Além de receber a homenagem dos colegas, Gilca também concedeu entrevista para o Jornal Fundep 50 anos, publicação que pretende registrar a história da instituição. Orgulhosa dos projetos que ajudou a formatar, Gilca lembrava-se das batalhas, muitas vezes acirradas, para mostrar à comunidade universitária que captar recursos não significava privatizar a Universidade Pública, mas sim ampliar sua autonomia e fortalecer a ciência. Confira, a seguir, um trecho da entrevista:
Jornal Fundep: Como se deram os primeiros passos da Fundep em termos de projetos e captação de recursos?
Gilca: Os primeiros projetos da Fundep saíram do Instituto de Ciências Biológicas, mais especificamente dos departamentos de microbiologia, bioquímica e fisiologia – que já recebiam verbas da Finep [Financiadora de Projetos]. Nós começamos com o apoio do corpo científico da UFMG e de estagiários, inclusive de outras instituições. Até que fomos em busca de financiadores internacionais: BID, Ford Foundation e Kellogg Foundation. Todos tornaram-se grandes parceiros e foram muito importantes para o fortalecimento da Fundep nos anos seguintes.
Jornal Fundep: Como a senhora organizou a estrutura para acolher o pesquisador?

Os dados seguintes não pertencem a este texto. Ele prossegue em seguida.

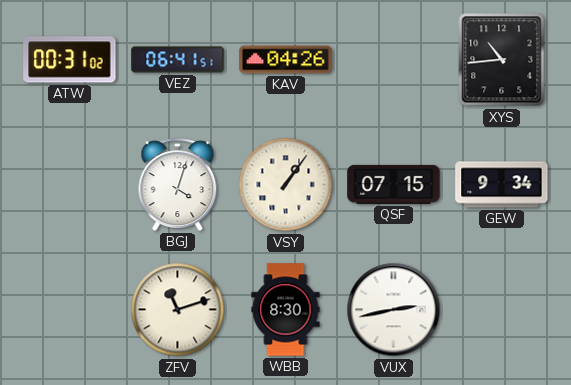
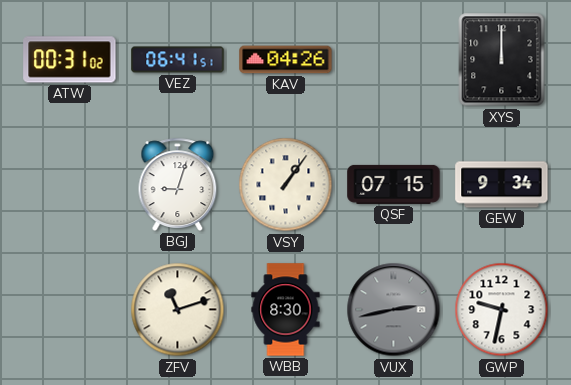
XYS: 10:44 -> 12:00
BGJ: 4:03 -> 9:03
VUX dial: white -> grey
GWP: none -> 9:32
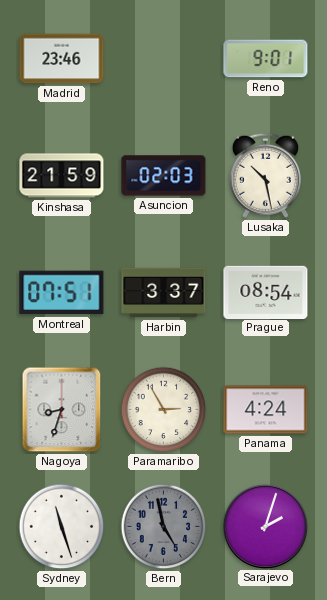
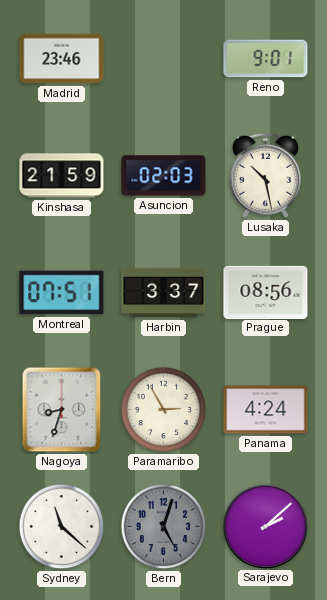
Prague: 08:54 -> 08:56
Sydney: 11:27 -> 11:22
Bern: 4:58 -> 5:03
Sarajevo: 2:03 -> 2:08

Gilca: A vida do pesquisador era infernal. Alguns que já possuíam algum nome fora da UFMG ainda conseguiam migalhas do CNPq. O pesquisador sabia que precisava, mas não sabia o quê precisava. Então, eu fazia o primeiro contato e começava a montar os projetos para eles: o quê, por quê e para quê? Depois, “como você vai fazer isso?”, “quais instrumentos você vai precisar?”... Eu montava, negociava e, então, direcionava uma equipe bem especializada para acompanhar o projeto.
Jornal Fundep: A senhora não foi apenas a primeira dirigente, a senhora integrou a equipe que fez a minuta da criação da Fundep. Por que a senhora decidiu nomear o cargo máximo de Secretaria Executiva, em vez de Presidência, que era o mais comum das estruturas organizacionais da época
Gilca: Quando eu desenhei a estrutura da Fundep, pensei: se definirmos por Presidência, os homens virão todos pra cima, desejando a posição de presidente. Mas, se o nível hierárquico máximo for uma Secretaria Executiva, e um cargo de secretária-executiva, ou secretário-executivo, vou conseguir fazer uma gestão sem atritos. Ou melhor, com menores atritos. Você não via, naquela época, um secretário – mesmo que executivo. O nome era coisa de mulher.